[Excerpted records Boundary: Start]
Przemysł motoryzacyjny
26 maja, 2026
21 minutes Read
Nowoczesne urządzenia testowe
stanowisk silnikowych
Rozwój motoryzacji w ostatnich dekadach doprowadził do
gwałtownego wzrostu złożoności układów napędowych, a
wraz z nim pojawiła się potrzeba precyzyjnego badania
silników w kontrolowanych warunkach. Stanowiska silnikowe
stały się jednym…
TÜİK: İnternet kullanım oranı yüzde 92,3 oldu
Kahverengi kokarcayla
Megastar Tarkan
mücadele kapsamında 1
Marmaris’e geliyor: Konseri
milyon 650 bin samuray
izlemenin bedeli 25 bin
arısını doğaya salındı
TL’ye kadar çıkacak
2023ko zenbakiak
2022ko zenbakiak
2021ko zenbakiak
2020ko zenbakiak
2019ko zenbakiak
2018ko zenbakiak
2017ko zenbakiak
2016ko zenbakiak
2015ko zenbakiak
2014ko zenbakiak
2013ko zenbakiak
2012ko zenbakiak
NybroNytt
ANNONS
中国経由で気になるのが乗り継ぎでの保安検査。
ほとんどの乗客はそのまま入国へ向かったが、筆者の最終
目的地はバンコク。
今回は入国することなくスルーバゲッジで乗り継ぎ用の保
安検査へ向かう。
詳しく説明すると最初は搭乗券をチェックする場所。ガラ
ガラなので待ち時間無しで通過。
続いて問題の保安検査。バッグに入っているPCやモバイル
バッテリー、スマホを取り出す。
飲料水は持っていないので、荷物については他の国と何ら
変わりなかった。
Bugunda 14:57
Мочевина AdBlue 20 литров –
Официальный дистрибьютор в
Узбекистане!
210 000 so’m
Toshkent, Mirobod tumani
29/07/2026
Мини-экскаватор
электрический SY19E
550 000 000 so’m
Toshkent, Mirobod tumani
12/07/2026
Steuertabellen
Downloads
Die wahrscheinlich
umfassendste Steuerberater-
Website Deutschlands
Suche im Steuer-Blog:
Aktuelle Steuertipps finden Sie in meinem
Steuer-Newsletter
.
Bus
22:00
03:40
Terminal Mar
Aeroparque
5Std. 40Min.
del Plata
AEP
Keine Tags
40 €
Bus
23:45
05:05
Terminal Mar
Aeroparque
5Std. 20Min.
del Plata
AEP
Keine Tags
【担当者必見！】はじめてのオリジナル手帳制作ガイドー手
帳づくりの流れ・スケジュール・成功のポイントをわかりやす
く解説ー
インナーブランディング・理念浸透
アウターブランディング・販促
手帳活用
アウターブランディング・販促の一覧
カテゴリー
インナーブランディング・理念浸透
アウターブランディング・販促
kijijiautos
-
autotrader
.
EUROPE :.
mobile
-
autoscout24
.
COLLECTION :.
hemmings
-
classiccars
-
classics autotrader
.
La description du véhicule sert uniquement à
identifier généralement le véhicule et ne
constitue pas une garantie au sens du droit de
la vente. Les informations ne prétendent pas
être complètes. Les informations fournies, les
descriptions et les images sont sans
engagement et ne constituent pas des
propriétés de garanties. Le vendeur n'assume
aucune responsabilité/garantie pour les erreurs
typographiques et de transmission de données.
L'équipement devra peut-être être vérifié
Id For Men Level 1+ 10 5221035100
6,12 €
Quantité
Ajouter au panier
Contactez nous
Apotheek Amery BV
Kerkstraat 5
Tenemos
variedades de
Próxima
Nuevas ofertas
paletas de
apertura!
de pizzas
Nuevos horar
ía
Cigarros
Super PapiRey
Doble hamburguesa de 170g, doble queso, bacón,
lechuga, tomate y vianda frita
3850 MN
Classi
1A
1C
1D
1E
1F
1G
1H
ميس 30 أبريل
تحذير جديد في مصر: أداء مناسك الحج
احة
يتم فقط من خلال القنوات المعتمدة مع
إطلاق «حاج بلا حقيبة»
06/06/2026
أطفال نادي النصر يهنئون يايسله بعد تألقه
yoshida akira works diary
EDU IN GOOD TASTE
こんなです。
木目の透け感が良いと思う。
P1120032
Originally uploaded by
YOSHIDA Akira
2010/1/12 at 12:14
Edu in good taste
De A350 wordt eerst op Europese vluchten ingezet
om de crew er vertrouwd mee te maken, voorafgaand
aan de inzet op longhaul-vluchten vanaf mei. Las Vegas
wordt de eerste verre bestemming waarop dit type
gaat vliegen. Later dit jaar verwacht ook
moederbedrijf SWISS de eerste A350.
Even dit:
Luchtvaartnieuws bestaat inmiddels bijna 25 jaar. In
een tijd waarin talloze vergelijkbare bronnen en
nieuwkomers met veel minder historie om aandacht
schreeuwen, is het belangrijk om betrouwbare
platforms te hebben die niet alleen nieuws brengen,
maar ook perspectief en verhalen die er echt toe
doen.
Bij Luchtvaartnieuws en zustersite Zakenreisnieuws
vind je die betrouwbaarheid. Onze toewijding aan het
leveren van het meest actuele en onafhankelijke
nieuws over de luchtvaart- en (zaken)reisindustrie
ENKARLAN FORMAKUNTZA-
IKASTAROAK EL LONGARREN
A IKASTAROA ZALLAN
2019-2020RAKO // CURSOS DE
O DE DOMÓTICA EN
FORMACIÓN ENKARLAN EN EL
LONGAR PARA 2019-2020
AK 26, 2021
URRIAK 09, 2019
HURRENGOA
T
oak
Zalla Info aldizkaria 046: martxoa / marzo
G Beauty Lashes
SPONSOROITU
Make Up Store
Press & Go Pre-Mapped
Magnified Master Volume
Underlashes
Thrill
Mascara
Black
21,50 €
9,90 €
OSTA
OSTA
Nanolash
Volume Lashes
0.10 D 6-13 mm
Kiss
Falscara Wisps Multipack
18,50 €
[Excerpted records Boundary: End]
→ What you are asked to do:
Your answer should consist only of the lines above between the line holding "silników w kontrolowanych" and the line holding "バッテリー、スマホを取り出す。", inclusive, each transcribed exactly.

→ Your response:
silników w kontrolowanych warunkach. Stanowiska silnikowe
stały się jednym…
TÜİK: İnternet kullanım oranı yüzde 92,3 oldu
Kahverengi kokarcayla
Megastar Tarkan
mücadele kapsamında 1
Marmaris’e geliyor: Konseri
milyon 650 bin samuray
izlemenin bedeli 25 bin
arısını doğaya salındı
TL’ye kadar çıkacak
2023ko zenbakiak
2022ko zenbakiak
2021ko zenbakiak
2020ko zenbakiak
2019ko zenbakiak
2018ko zenbakiak
2017ko zenbakiak
2016ko zenbakiak
2015ko zenbakiak
2014ko zenbakiak
2013ko zenbakiak
2012ko zenbakiak
NybroNytt
ANNONS
中国経由で気になるのが乗り継ぎでの保安検査。
ほとんどの乗客はそのまま入国へ向かったが、筆者の最終
目的地はバンコク。
今回は入国することなくスルーバゲッジで乗り継ぎ用の保
安検査へ向かう。
詳しく説明すると最初は搭乗券をチェックする場所。ガラ
ガラなので待ち時間無しで通過。
続いて問題の保安検査。バッグに入っているPCやモバイル
バッテリー、スマホを取り出す。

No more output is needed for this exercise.